The first coding bootcamp was started in 2012 by a group of successful coders who noticed a need for programmers in the technology industry. Since then, coding bootcamps covering a vast array of popular programming languages have sprung up all across the globe. In 2015, an Indiana pair had the same idea and started Eleven Fifty Academy.

Eleven Fifty was started by ChaCha founder Scott Jones, and Nick Birch, a Rose-Hulman graduate, after they noticed more and more employers in need of computer-savvy employees. Thus, said companies would send their employees to Eleven Fifty Academy to learn more about coding. However, their business strategy soon changed and they began to focus less on employee training and more on the general public.

Eleven Fifty Academy is where I learned how to code web applications. My focus was programming in Java, a back-end language that focuses on the functionality of a program rather than the “prettiness” of it. I went into the class during a time I should have been starting my Junior year of college as an English major at IUPUI, but I decided to take a hiatus so I could learn how to code like I had always wanted to, yet never had the time to.

During the class I learned all about how to code web applications, design simple websites, and work a little bit with databases. I also learned I was much better at web design, something Java is far from, rather than creating the functionality of an application. When I graduated from the 9-week course and entered into EFA’s 12-week apprenticeship, I began focusing on teaching myself better web design, Javascript (completely different language than Java), and WordPress development.

While my coding bootcamp taught me about the command line, how to use Gradle, and to always save my work with each big change in the code, I also learned much more than how to code. I learned how to manage my time. The Java course I took was five days a week from nine to five each day, and afterwards there was always reading and coding to do after class. Whether it was reading five chapters of Clean Code or writing a basic console application, I always came home to learn more, but had to figure out how to navigate having friends over for study groups and having time to relax between it all.

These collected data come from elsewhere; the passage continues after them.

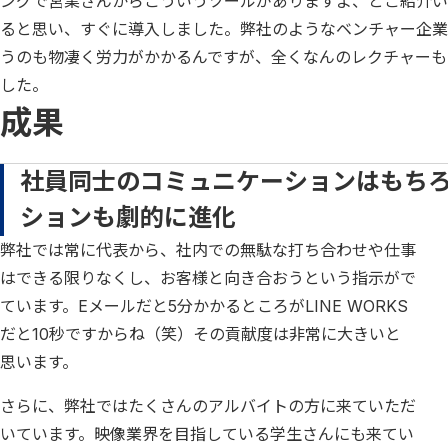
ングで営業さんからこういうツールがありますよ、とご紹介いた
ると思い、すぐに導入しました。弊社のようなベンチャー企業
うのも物凄く労力がかかるんですが、全くなんのレクチャーも
した。
成果
社員同士のコミュニケーションはもち
ションも劇的に進化
弊社では常に代表から、社内での無駄な打ち合わせや仕事
はできる限りなくし、お客様と向き合おうという指示がで
ています。Eメールだと5分かかるところがLINE WORKS
だと10秒ですからね（笑）その貢献度は非常に大きいと
思います。
さらに、弊社ではたくさんのアルバイトの方に来ていただ
いています。映像業界を目指している学生さんにも来てい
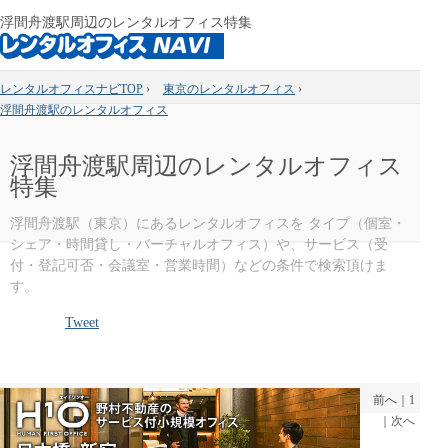
浮間舟渡駅周辺のレンタルオフィス特集
レンタルオフィスナビTOP
›
東京のレンタルオフィス
›
浮間舟渡駅のレンタルオフィス
浮間舟渡駅周辺のレンタルオフィス
特集
浮間舟渡駅（東京）にあるレンタルオフィスを タイプ（個室・
シェア・時間貸し・バーチャルオフィス）や、サービス（受
付・登記可否・会議室・営業時間）などの条件で検索頂けま
す。
Tweet
前へ
｜
1
｜
次へ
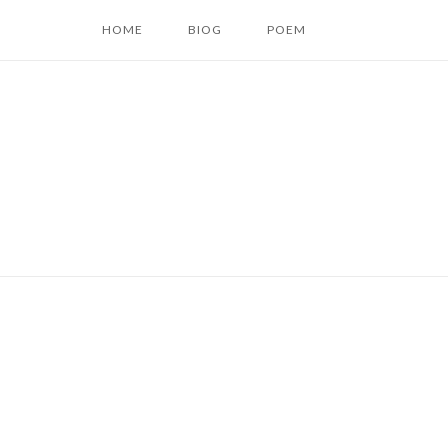
コ
HOME
BIOG
POEM
ン
テ
ン
ツ
へ
ス
キ
ッ
プ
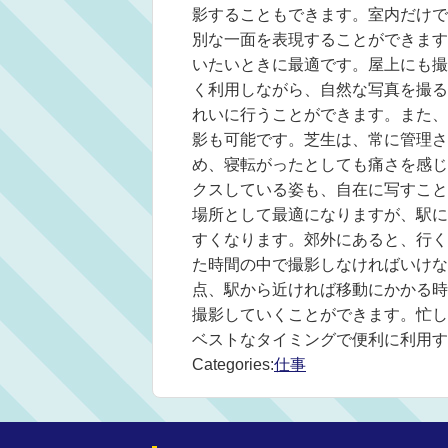
影することもできます。室内だけで
別な一面を表現することができます
いたいときに最適です。屋上にも撮
く利用しながら、自然な写真を撮る
れいに行うことができます。また、
影も可能です。芝生は、常に管理さ
め、寝転がったとしても痛さを感じ
クスしている姿も、自在に写すこと
場所として最適になりますが、駅に
すくなります。郊外にあると、行く
た時間の中で撮影しなければいけな
点、駅から近ければ移動にかかる時
撮影していくことができます。忙し
ベストなタイミングで便利に利用す
Categories:
仕事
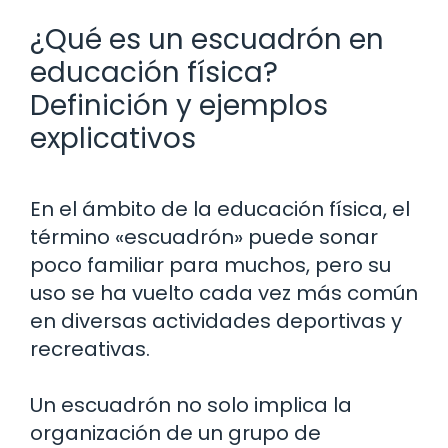
¿Qué es un escuadrón en
educación física?
Definición y ejemplos
explicativos
En el ámbito de la educación física, el
término «escuadrón» puede sonar
poco familiar para muchos, pero su
uso se ha vuelto cada vez más común
en diversas actividades deportivas y
recreativas.
Un escuadrón no solo implica la
organización de un grupo de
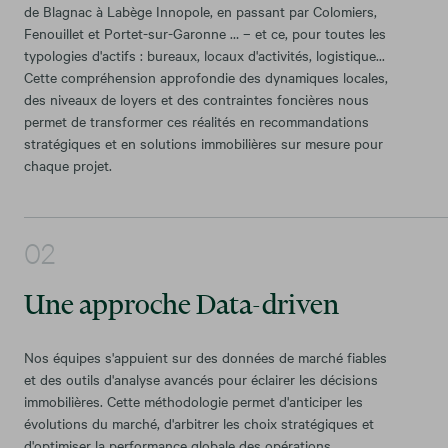
de Blagnac à Labège Innopole, en passant par Colomiers,
Fenouillet et Portet-sur-Garonne … – et ce, pour toutes les
typologies d'actifs : bureaux, locaux d'activités, logistique...
Cette compréhension approfondie des dynamiques locales,
des niveaux de loyers et des contraintes foncières nous
permet de transformer ces réalités en recommandations
stratégiques et en solutions immobilières sur mesure pour
chaque projet.
Une approche Data-driven
Nos équipes s'appuient sur des données de marché fiables
et des outils d'analyse avancés pour éclairer les décisions
immobilières. Cette méthodologie permet d'anticiper les
évolutions du marché, d'arbitrer les choix stratégiques et
d'optimiser la performance globale des opérations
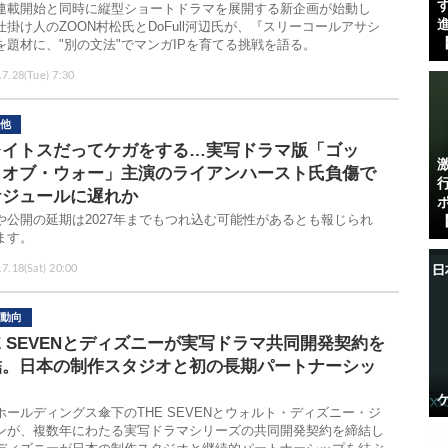
す
連載開始と同時に縦型ショートドラマを展開する新企画が始動し
進
仕掛け人のZOON村松氏とDoFull河辺氏が、『スリーコールアサシ
【
を題材に、"別の文法"でマンガIPを育てる挑戦を語る。
.7.28(Tue) 7:30
他
レイトスだってケガをする…実写ドラマ版「ゴッ
・オブ・ウォー」主演のライアンハースト氏負傷で
ケジュールに遅れか
や公開の延期は2027年までもつれ込む可能性があるとも報じられ
【
ます。
7.18(Sat) 20:00
動向
E SEVENとディズニーが実写ドラマ共同開発契約を
結。日本の制作スタジオと初の長期パートナーシッ
Sホールディングス傘下のTHE SEVENとウォルト・ディズニー・ジ
ンが、複数年にわたる実写ドラマシリーズの共同開発契約を締結し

In a coding bootcamp, you learn how to ask for help. It’s really easy to fall behind in these classes. The teachers are typing a million miles an hour, they’re rushing through teaching what all the code means, then you’re expected to create it yourself. It’s easy to get lost at the speed you’re going, but there is always time for help. I watched as some of my classmates struggled to ask questions and fell behind while they tried to fix their problems themselves, further dragging themselves behind and missing key information. I also had to remind myself that if I was spending too long on a problem and not paying attention, I probably needed to ask for assistance.

Lastly, you learn to work with others. Very rarely will you work independently in the technology industry. If you do, you’re lucky. Most programming teams consist of at least two people, but sometimes the team can have as many as a fifty people on one big project. It’s like reliving group school projects all over again, but in a programming team you have to be incredibly in sync, have the same style of coding, and hope that next time you combine your code with your team’s it doesn’t break the entire project.

In today’s world, we are surrounded by ever-changing technology that’s moving so fast we’re having trouble keeping up. Coding bootcamps are wonderful creations from some of our brightest programmers and tech entrepreneurs. Their attendance numbers are growing with each graduating class and are slowly helping bridge the gap for coders in the technology industry. Coding bootcamps are changing the game for learning how to code in our modern era, and that’s just what we need.